Aim of the task:
For this exercise, restate every line below word for word and drop the images.

Given data:
·····
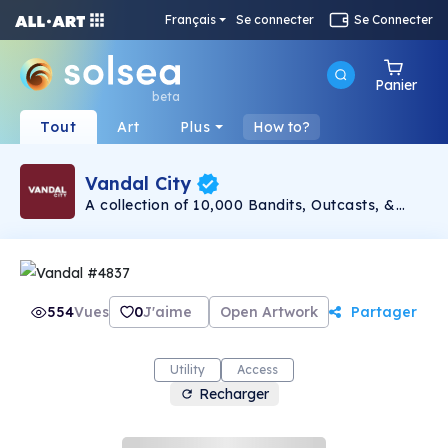
Français
Se connecter
Se Connecter
Panier
beta
Tout
Art
Plus
How to?
Vandal City
A collection of 10,000 Bandits, Outcasts, &
Misfits of the Metaverse. Vandal City is the
epicenter of Web3 innovation, fostering top-tier
utilities and art.
554
Vues
0
J'aime
Open Artwork
Partager
Utility
Access
Recharger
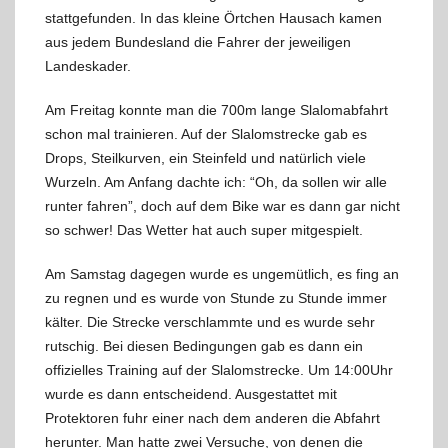
stattgefunden. In das kleine Örtchen Hausach kamen
aus jedem Bundesland die Fahrer der jeweiligen
Landeskader.
Am Freitag konnte man die 700m lange Slalomabfahrt
schon mal trainieren. Auf der Slalomstrecke gab es
Drops, Steilkurven, ein Steinfeld und natürlich viele
Wurzeln. Am Anfang dachte ich: “Oh, da sollen wir alle
runter fahren”, doch auf dem Bike war es dann gar nicht
so schwer! Das Wetter hat auch super mitgespielt.
Am Samstag dagegen wurde es ungemütlich, es fing an
zu regnen und es wurde von Stunde zu Stunde immer
kälter. Die Strecke verschlammte und es wurde sehr
rutschig. Bei diesen Bedingungen gab es dann ein
offizielles Training auf der Slalomstrecke. Um 14:00Uhr
wurde es dann entscheidend. Ausgestattet mit
Protektoren fuhr einer nach dem anderen die Abfahrt
herunter. Man hatte zwei Versuche, von denen die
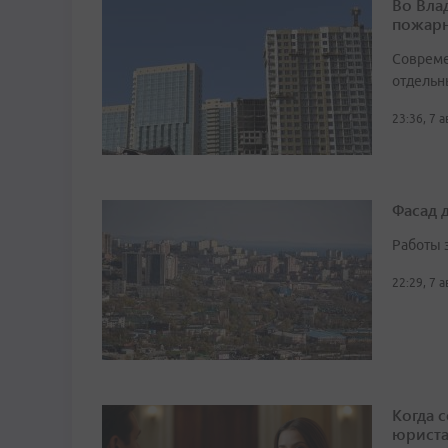
Во Вла
пожарн
Совреме
отдельн
23:36, 7 
Фасад 
Работы 
22:29, 7 
Когда 
юрист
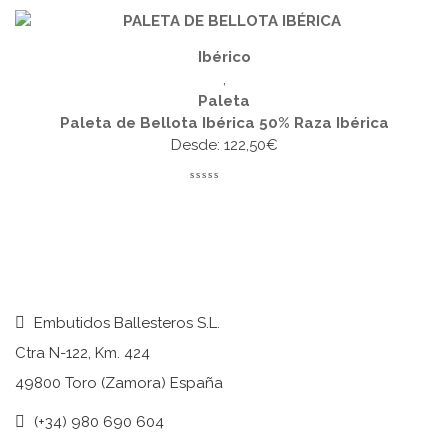
Ibérico
,
Paleta
Paleta de Bellota Ibérica 50% Raza Ibérica
Desde:
122,50
€
Embutidos Ballesteros S.L.
Ctra N-122, Km. 424
49800 Toro (Zamora) España
(+34) 980 690 604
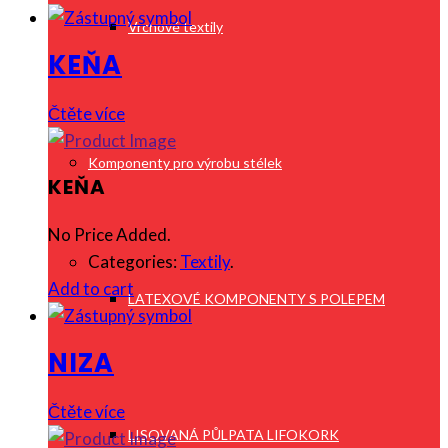
Vrchové textily
KEŇA
Čtěte více
Komponenty pro výrobu stélek
KEŇA
No Price Added.
Categories:
Textily
.
Add to cart
LATEXOVÉ KOMPONENTY S POLEPEM
NIZA
Čtěte více
LISOVANÁ PŮLPATA LIFOKORK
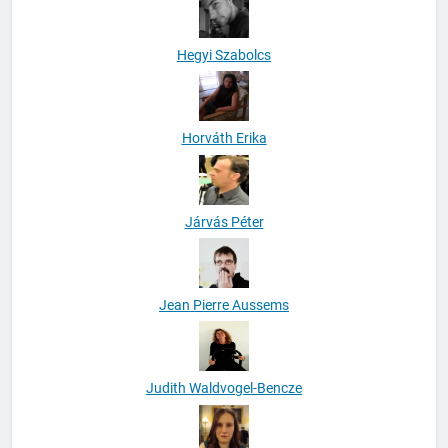
Hegyi Szabolcs
Horváth Erika
Járvás Péter
Jean Pierre Aussems
Judith Waldvogel-Bencze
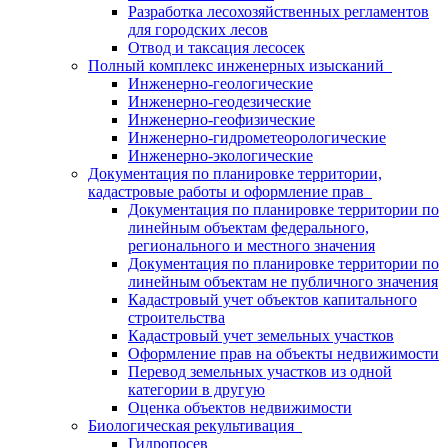
Разработка лесохозяйственных регламентов
для городских лесов
Отвод и таксация лесосек
Полный комплекс инженерных изысканий
Инженерно-геологические
Инженерно-геодезические
Инженерно-геофизические
Инженерно-гидрометеорологические
Инженерно-экологические
Документация по планировке территории,
кадастровые работы и оформление прав
Документация по планировке территории по
линейным объектам федерального,
регионального и местного значения
Документация по планировке территории по
линейным объектам не публичного значения
Кадастровый учет объектов капитального
строительства
Кадастровый учет земельных участков
Оформление прав на объекты недвижимости
Перевод земельных участков из одной
категории в другую
Оценка объектов недвижимости
Биологическая рекультивация
Гидропосев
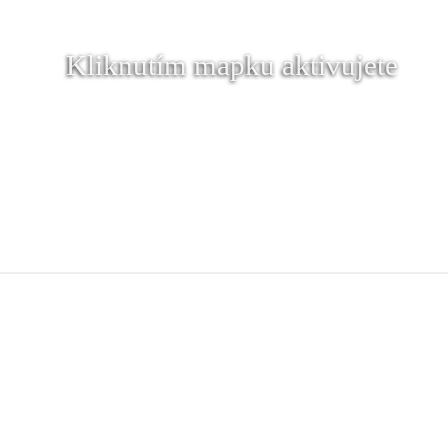
Kliknutím mapku aktivujete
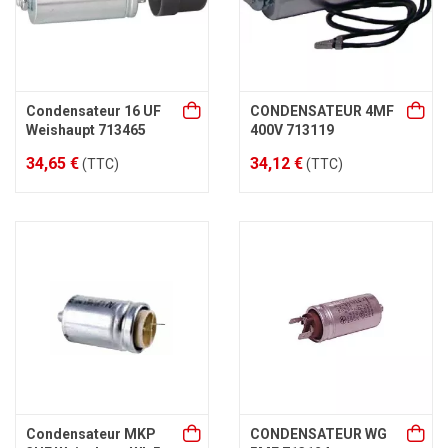
Condensateur 16 UF
CONDENSATEUR 4MF
Weishaupt 713465
400V 713119
34,65 €
34,12 €
(TTC)
(TTC)
Condensateur MKP
CONDENSATEUR WG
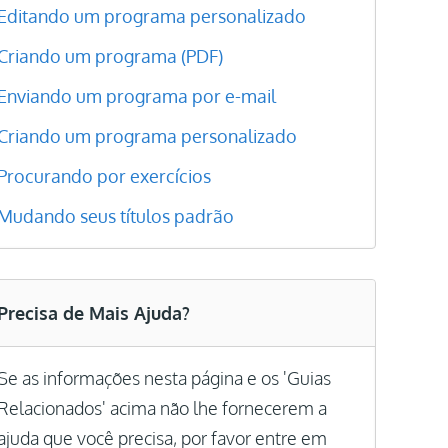
Editando um programa personalizado
Criando um programa (PDF)
Enviando um programa por e-mail
Criando um programa personalizado
Procurando por exercícios
Mudando seus títulos padrão
Precisa de Mais Ajuda?
Se as informações nesta página e os 'Guias
Relacionados' acima não lhe fornecerem a
ajuda que você precisa, por favor entre em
·····
Answer to the exercise:
Français
Se connecter
Se Connecter
Panier
beta
Tout
Art
Plus
How to?
Vandal City
A collection of 10,000 Bandits, Outcasts, &
Misfits of the Metaverse. Vandal City is the
epicenter of Web3 innovation, fostering top-tier
utilities and art.
554
Vues
0
J'aime
Open Artwork
Partager
Utility
Access
Recharger
stattgefunden. In das kleine Örtchen Hausach kamen
aus jedem Bundesland die Fahrer der jeweiligen
Landeskader.
Am Freitag konnte man die 700m lange Slalomabfahrt
schon mal trainieren. Auf der Slalomstrecke gab es
Drops, Steilkurven, ein Steinfeld und natürlich viele
Wurzeln. Am Anfang dachte ich: “Oh, da sollen wir alle
runter fahren”, doch auf dem Bike war es dann gar nicht
so schwer! Das Wetter hat auch super mitgespielt.
Am Samstag dagegen wurde es ungemütlich, es fing an
zu regnen und es wurde von Stunde zu Stunde immer
kälter. Die Strecke verschlammte und es wurde sehr
rutschig. Bei diesen Bedingungen gab es dann ein
offizielles Training auf der Slalomstrecke. Um 14:00Uhr
wurde es dann entscheidend. Ausgestattet mit
Protektoren fuhr einer nach dem anderen die Abfahrt
herunter. Man hatte zwei Versuche, von denen die
Во Вла
пожарн
Совреме
отдельн
23:36, 7 
Фасад 
Работы 
22:29, 7 
Когда 
юрист
Ibérico
,
Paleta
Paleta de Bellota Ibérica 50% Raza Ibérica
Desde:
122,50
€
Embutidos Ballesteros S.L.
Ctra N-122, Km. 424
49800 Toro (Zamora) España
(+34) 980 690 604
Vrchové textily
KEŇA
Čtěte více
Komponenty pro výrobu stélek
KEŇA
No Price Added.
Categories:
Textily
.
Add to cart
LATEXOVÉ KOMPONENTY S POLEPEM
NIZA
Čtěte více
LISOVANÁ PŮLPATA LIFOKORK
Hegyi Szabolcs
Horváth Erika
Járvás Péter
Jean Pierre Aussems
Judith Waldvogel-Bencze
Разработка лесохозяйственных регламентов
для городских лесов
Отвод и таксация лесосек
Полный комплекс инженерных изысканий
Инженерно-геологические
Инженерно-геодезические
Инженерно-геофизические
Инженерно-гидрометеорологические
Инженерно-экологические
Документация по планировке территории,
кадастровые работы и оформление прав
Документация по планировке территории по
линейным объектам федерального,
регионального и местного значения
Документация по планировке территории по
линейным объектам не публичного значения
Кадастровый учет объектов капитального
строительства
Кадастровый учет земельных участков
Оформление прав на объекты недвижимости
Перевод земельных участков из одной
категории в другую
Оценка объектов недвижимости
Биологическая рекультивация
Гидропосев
Kliknutím mapku aktivujete
Condensateur 16 UF
CONDENSATEUR 4MF
Weishaupt 713465
400V 713119
34,65 €
34,12 €
(TTC)
(TTC)
Condensateur MKP
CONDENSATEUR WG
Editando um programa personalizado
Criando um programa (PDF)
Enviando um programa por e-mail
Criando um programa personalizado
Procurando por exercícios
Mudando seus títulos padrão
Precisa de Mais Ajuda?
Se as informações nesta página e os 'Guias
Relacionados' acima não lhe fornecerem a
ajuda que você precisa, por favor entre em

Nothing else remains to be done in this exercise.